DATA FOR THE TASK below:

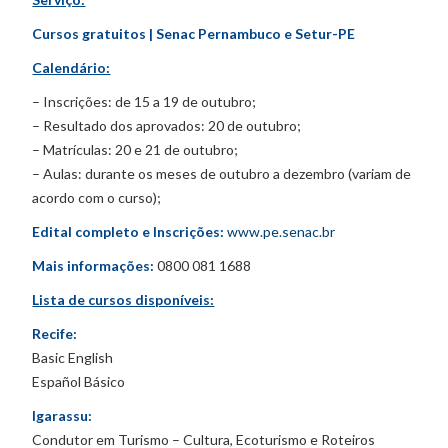
Cursos gratuitos | Senac Pernambuco e Setur-PE
Calendário:
– Inscrições: de 15 a 19 de outubro;
– Resultado dos aprovados: 20 de outubro;
– Matrículas: 20 e 21 de outubro;
– Aulas: durante os meses de outubro a dezembro (variam de
acordo com o curso);
Edital completo e Inscrições:
www.pe.senac.br
Mais informações:
0800 081 1688
Lista de cursos disponíveis:
Recife:
Basic English
Español Básico
Igarassu:
Condutor em Turismo – Cultura, Ecoturismo e Roteiros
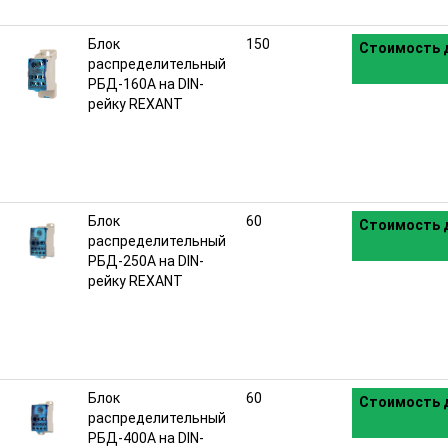
Блок
150
Стоимость д
распределительный
РБД-160А на DIN-
рейку REXANT
Блок
60
Стоимость д
распределительный
РБД-250А на DIN-
рейку REXANT
Блок
60
Стоимость д
распределительный
РБД-400А на DIN-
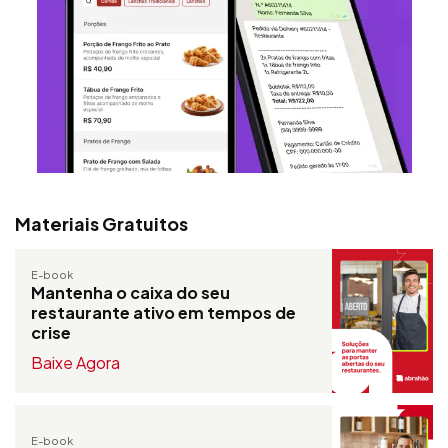
Materiais Gratuitos
E-book
Mantenha o caixa do seu
restaurante ativo em tempos de
crise
Baixe Agora
E-book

End of DATA FOR THE TASK.

> _AIM OF THE EXERCISE_: Transcribe the entries above verbatim, omitting their pictures.

> _SOLUTION TO THIS EXERCISE_:
Cursos gratuitos | Senac Pernambuco e Setur-PE
Calendário:
– Inscrições: de 15 a 19 de outubro;
– Resultado dos aprovados: 20 de outubro;
– Matrículas: 20 e 21 de outubro;
– Aulas: durante os meses de outubro a dezembro (variam de
acordo com o curso);
Edital completo e Inscrições:
www.pe.senac.br
Mais informações:
0800 081 1688
Lista de cursos disponíveis:
Recife:
Basic English
Español Básico
Igarassu:
Condutor em Turismo – Cultura, Ecoturismo e Roteiros
Блок
150
Стоимость д
распределительный
РБД-160А на DIN-
рейку REXANT
Блок
60
Стоимость д
распределительный
РБД-250А на DIN-
рейку REXANT
Блок
60
Стоимость д
распределительный
РБД-400А на DIN-
Materiais Gratuitos
E-book
Mantenha o caixa do seu
restaurante ativo em tempos de
crise
Baixe Agora
E-book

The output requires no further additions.